→ EXERCISE REQUIREMENTS
Each record that follows goes into your reply unchanged; the pictures do not.

Extracted records:
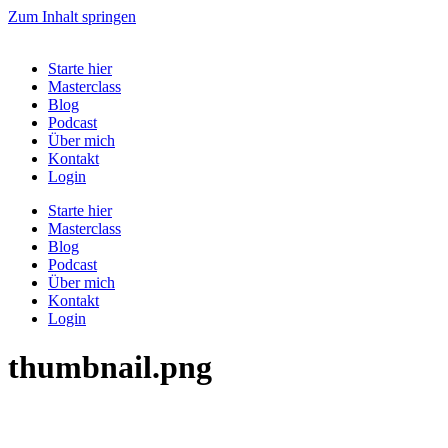
Zum Inhalt springen
Starte hier
Masterclass
Blog
Podcast
Über mich
Kontakt
Login
Starte hier
Masterclass
Blog
Podcast
Über mich
Kontakt
Login
thumbnail.png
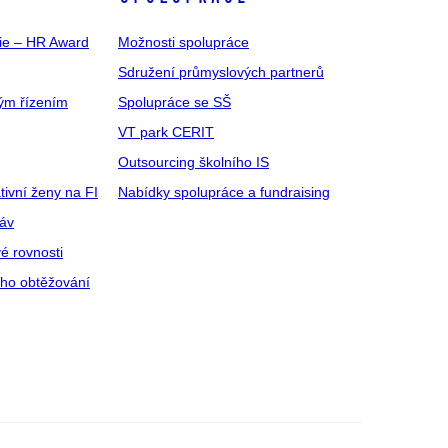
gie – HR Award
Možnosti spolupráce
Sdružení průmyslových partnerů
ým řízením
Spolupráce se SŠ
VT park CERIT
Outsourcing školního IS
tivní ženy na FI
Nabídky spolupráce a fundraising
ráv
é rovnosti
ího obtěžování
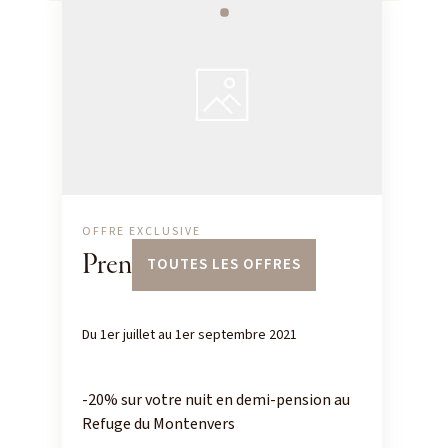
OFFRE EXCLUSIVE
Prenez de la hauteur
TOUTES LES OFFRES
Du 1er juillet au 1er septembre 2021
-20% sur votre nuit en demi-pension au
Refuge du Montenvers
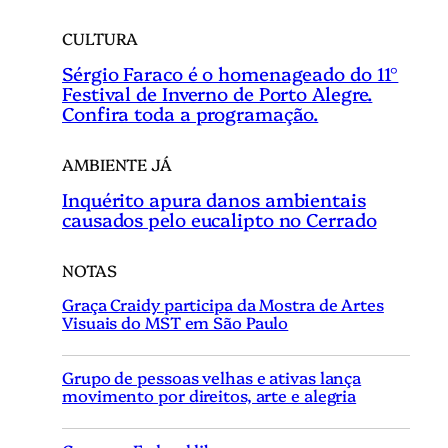
CULTURA
Sérgio Faraco é o homenageado do 11°
Festival de Inverno de Porto Alegre.
Confira toda a programação.
AMBIENTE JÁ
Inquérito apura danos ambientais
causados pelo eucalipto no Cerrado
NOTAS
Graça Craidy participa da Mostra de Artes
Visuais do MST em São Paulo
Grupo de pessoas velhas e ativas lança
movimento por direitos, arte e alegria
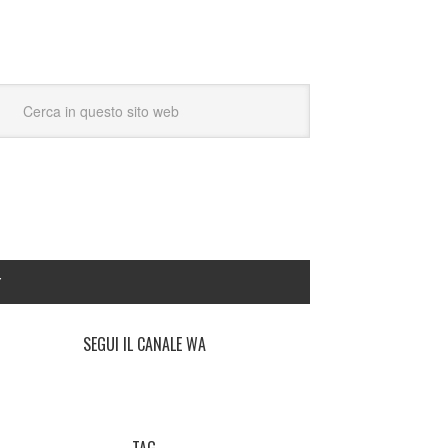
Y
SEGUI IL CANALE WA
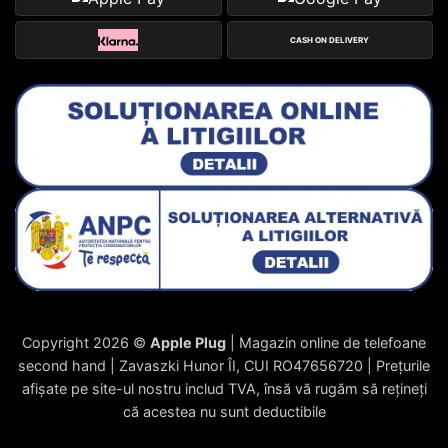
CASH ON DELIVERY
Copyright 2026 ©
Apple Plug
| Magazin online de telefoane
second hand | Zavaszki Hunor ÎI, CUI RO47656720 | Prețurile
afișate pe site-ul nostru includ TVA, însă vă rugăm să rețineți
că acestea nu sunt deductibile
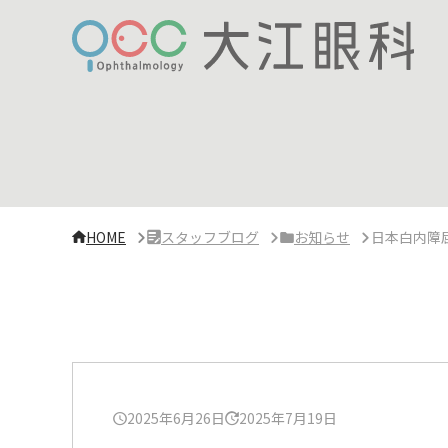
サ
イ
ド
バ
ー・
ク
リ
ニ
ッ
ク
概
要
HOME
スタッフブログ
お知らせ
日本白内障
2025年6月26日
2025年7月19日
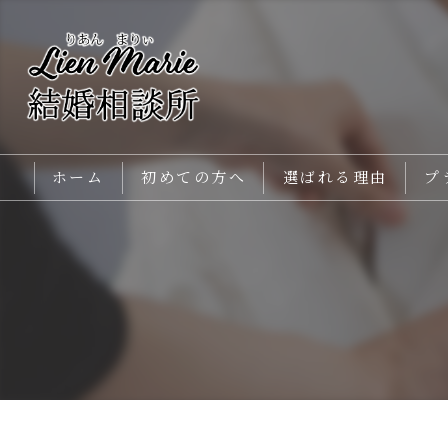
ホーム
初めての方へ
選ばれる理由
プ
メインカウンセラー紹介
よくあるご質問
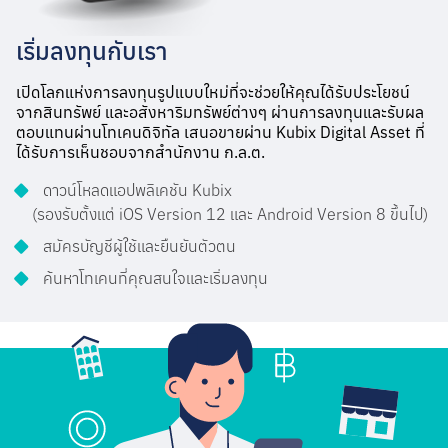
เริ่มลงทุนกับเรา
เปิดโลกแห่งการลงทุนรูปแบบใหม่ที่จะช่วยให้คุณได้รับประโยชน์
จากสินทรัพย์ และอสังหาริมทรัพย์ต่างๆ ผ่านการลงทุนและรับผล
ตอบแทนผ่านโทเคนดิจิทัล เสนอขายผ่าน Kubix Digital Asset ที่
ได้รับการเห็นชอบจากสำนักงาน ก.ล.ต.
ดาวน์โหลดแอปพลิเคชัน Kubix
(รองรับตั้งแต่ iOS Version 12 และ Android Version 8 ขึ้นไป)
สมัครบัญชีผู้ใช้และยืนยันตัวตน
ค้นหาโทเคนที่คุณสนใจและเริ่มลงทุน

→ ANSWER SECTION
Zum Inhalt springen
Starte hier
Masterclass
Blog
Podcast
Über mich
Kontakt
Login
Starte hier
Masterclass
Blog
Podcast
Über mich
Kontakt
Login
thumbnail.png
gie – HR Award
Možnosti spolupráce
Sdružení průmyslových partnerů
ým řízením
Spolupráce se SŠ
VT park CERIT
Outsourcing školního IS
tivní ženy na FI
Nabídky spolupráce a fundraising
ráv
é rovnosti
ího obtěžování
OFFRE EXCLUSIVE
Prenez de la hauteur
TOUTES LES OFFRES
Du 1er juillet au 1er septembre 2021
-20% sur votre nuit en demi-pension au
Refuge du Montenvers
CULTURA
Sérgio Faraco é o homenageado do 11°
Festival de Inverno de Porto Alegre.
Confira toda a programação.
AMBIENTE JÁ
Inquérito apura danos ambientais
causados pelo eucalipto no Cerrado
NOTAS
Graça Craidy participa da Mostra de Artes
Visuais do MST em São Paulo
Grupo de pessoas velhas e ativas lança
movimento por direitos, arte e alegria
Y
SEGUI IL CANALE WA
CASH ON DELIVERY
Copyright 2026 ©
Apple Plug
| Magazin online de telefoane
second hand | Zavaszki Hunor ÎI, CUI RO47656720 | Prețurile
afișate pe site-ul nostru includ TVA, însă vă rugăm să rețineți
că acestea nu sunt deductibile
サ
イ
ド
バ
ー・
ク
リ
ニ
ッ
ク
概
要
HOME
スタッフブログ
お知らせ
日本白内障
2025年6月26日
2025年7月19日
ホーム
初めての方へ
選ばれる理由
プ
メインカウンセラー紹介
よくあるご質問
เริ่มลงทุนกับเรา
เปิดโลกแห่งการลงทุนรูปแบบใหม่ที่จะช่วยให้คุณได้รับประโยชน์
จากสินทรัพย์ และอสังหาริมทรัพย์ต่างๆ ผ่านการลงทุนและรับผล
ตอบแทนผ่านโทเคนดิจิทัล เสนอขายผ่าน Kubix Digital Asset ที่
ได้รับการเห็นชอบจากสำนักงาน ก.ล.ต.
ดาวน์โหลดแอปพลิเคชัน Kubix
(รองรับตั้งแต่ iOS Version 12 และ Android Version 8 ขึ้นไป)
สมัครบัญชีผู้ใช้และยืนยันตัวตน
ค้นหาโทเคนที่คุณสนใจและเริ่มลงทุน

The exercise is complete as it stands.